The Testing Charade: Pretending to Make Schools Better by Daniel Koretz

7. Test Prep

  • The first things schools do is to reallocate teaching time from nontested subjects to those tested. Next, they reallocate time within the tested subjects by only teaching material that has shown up on previous tests. It isn’t unusual for districts to hand out lists of material tested. Finally, we have the subject of coaching that can help students score better without understanding the material involved. Teachers are encouraged to give unit tests that mimic the state tests in every way depriving them of encountering anything unexpected.
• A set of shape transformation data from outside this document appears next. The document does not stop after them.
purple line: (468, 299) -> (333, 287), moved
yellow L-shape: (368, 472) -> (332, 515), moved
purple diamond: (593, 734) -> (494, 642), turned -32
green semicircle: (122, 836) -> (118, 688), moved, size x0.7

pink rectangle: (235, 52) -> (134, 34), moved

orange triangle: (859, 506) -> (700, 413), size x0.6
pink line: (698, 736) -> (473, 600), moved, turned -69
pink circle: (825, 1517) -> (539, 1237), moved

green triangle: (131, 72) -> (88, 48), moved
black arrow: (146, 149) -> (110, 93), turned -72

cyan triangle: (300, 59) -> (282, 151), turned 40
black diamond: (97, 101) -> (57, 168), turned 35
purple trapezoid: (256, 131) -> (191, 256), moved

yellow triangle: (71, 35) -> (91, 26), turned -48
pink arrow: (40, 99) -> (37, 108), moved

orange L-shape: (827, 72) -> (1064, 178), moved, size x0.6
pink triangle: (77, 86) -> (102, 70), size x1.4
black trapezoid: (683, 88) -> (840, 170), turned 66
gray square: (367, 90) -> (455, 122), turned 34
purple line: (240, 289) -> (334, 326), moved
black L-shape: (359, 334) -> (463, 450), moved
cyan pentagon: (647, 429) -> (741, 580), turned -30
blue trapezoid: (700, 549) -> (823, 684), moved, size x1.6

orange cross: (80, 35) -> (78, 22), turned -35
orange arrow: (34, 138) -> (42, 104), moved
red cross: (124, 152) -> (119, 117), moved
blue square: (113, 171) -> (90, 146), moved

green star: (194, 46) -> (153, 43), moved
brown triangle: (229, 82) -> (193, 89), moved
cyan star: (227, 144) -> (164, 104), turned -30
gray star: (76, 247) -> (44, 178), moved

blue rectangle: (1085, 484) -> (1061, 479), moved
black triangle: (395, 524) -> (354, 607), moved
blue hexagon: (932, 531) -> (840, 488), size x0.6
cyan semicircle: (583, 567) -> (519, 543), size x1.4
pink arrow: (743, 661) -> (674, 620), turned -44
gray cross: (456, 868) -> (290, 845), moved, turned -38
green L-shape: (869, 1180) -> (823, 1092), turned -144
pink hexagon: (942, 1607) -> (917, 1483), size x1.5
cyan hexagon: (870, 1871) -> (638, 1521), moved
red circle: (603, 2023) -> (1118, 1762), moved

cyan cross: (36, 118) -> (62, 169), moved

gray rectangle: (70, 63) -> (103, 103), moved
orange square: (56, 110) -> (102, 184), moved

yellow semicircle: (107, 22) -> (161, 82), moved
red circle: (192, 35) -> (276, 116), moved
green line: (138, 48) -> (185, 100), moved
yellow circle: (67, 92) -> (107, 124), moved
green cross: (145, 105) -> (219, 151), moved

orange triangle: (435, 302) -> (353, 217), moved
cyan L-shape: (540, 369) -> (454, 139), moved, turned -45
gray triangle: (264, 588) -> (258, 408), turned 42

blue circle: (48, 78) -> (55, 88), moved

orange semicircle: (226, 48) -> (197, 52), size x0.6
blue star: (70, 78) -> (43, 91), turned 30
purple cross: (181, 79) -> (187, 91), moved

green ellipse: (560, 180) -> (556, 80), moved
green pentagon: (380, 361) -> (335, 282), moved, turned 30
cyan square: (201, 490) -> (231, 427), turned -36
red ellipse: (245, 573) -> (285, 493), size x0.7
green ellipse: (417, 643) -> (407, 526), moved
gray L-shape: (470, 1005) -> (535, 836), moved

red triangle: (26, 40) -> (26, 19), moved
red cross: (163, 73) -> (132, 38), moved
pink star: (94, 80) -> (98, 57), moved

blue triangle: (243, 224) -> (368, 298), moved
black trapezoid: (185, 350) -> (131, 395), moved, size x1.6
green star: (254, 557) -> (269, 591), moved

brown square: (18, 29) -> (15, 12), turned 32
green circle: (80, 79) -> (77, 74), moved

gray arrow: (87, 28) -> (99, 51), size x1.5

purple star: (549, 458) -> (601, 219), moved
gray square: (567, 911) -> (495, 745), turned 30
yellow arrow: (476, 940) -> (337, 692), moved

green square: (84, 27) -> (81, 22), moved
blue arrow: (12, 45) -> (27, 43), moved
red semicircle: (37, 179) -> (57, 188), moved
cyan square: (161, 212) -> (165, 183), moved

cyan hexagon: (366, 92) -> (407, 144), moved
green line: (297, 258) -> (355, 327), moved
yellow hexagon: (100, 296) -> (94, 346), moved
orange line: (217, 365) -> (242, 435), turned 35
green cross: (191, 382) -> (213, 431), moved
This also results in fraudulent score gains.
  • Students can get multiple choice questions correct by only knowing that the wrong answers are wrong as good distractors are difficult to compose. Tests are like polls in that the only deal with small samples of the course content. Coaching that focuses on how to score and not real learning involves bad teaching practice and it is common. Many teachers only know the current system that promotes this. Such coaching does nothing to prepare students for the real world either. The tests define the curriculum and teachers tend to reverse engineer their teaching. Perhaps the worst fallout is due to the fact that high performing students are exposed to little of this bad teaching while poor kids get the biggest doses.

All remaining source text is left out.